(Records from a data collection)
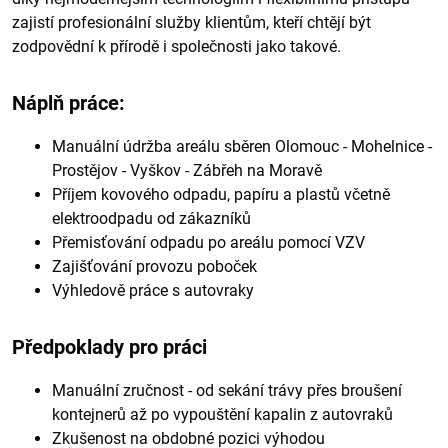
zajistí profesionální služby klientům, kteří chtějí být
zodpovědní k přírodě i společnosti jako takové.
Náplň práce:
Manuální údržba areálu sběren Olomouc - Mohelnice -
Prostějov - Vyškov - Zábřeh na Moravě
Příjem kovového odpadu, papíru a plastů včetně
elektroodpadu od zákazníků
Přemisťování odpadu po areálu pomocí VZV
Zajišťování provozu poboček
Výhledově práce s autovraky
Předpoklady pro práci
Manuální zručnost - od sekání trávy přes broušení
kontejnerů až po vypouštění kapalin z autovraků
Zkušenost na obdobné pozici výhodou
...
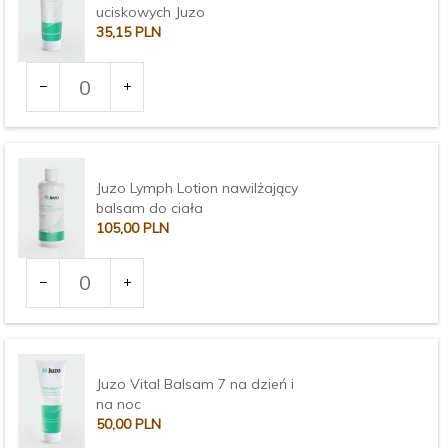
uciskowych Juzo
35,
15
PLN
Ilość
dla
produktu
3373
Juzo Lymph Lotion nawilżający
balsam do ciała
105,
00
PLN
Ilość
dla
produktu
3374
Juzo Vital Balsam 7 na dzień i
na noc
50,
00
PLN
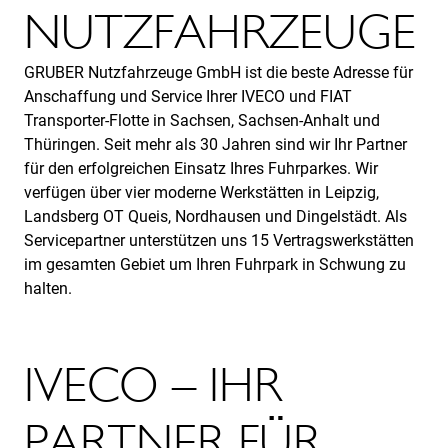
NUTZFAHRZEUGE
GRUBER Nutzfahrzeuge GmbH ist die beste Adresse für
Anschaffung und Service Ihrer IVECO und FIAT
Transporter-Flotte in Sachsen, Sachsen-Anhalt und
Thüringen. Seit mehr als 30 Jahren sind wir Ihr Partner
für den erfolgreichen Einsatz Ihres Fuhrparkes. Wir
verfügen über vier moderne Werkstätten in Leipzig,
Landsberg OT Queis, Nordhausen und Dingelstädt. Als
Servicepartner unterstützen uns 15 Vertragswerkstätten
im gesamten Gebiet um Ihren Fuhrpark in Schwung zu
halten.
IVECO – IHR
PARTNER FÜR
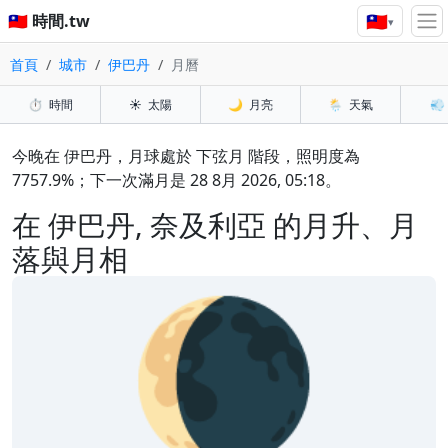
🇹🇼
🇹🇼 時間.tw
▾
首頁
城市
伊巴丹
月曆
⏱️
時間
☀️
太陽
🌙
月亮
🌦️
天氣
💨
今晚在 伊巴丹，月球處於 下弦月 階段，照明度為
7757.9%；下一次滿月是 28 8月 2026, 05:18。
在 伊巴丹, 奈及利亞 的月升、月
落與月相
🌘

YOUR OBJECTIVE
From the records above, pick out and copy each line holding the word "areálu".

SOLUTION TO THIS PROBLEM
Manuální údržba areálu sběren Olomouc - Mohelnice -
Přemisťování odpadu po areálu pomocí VZV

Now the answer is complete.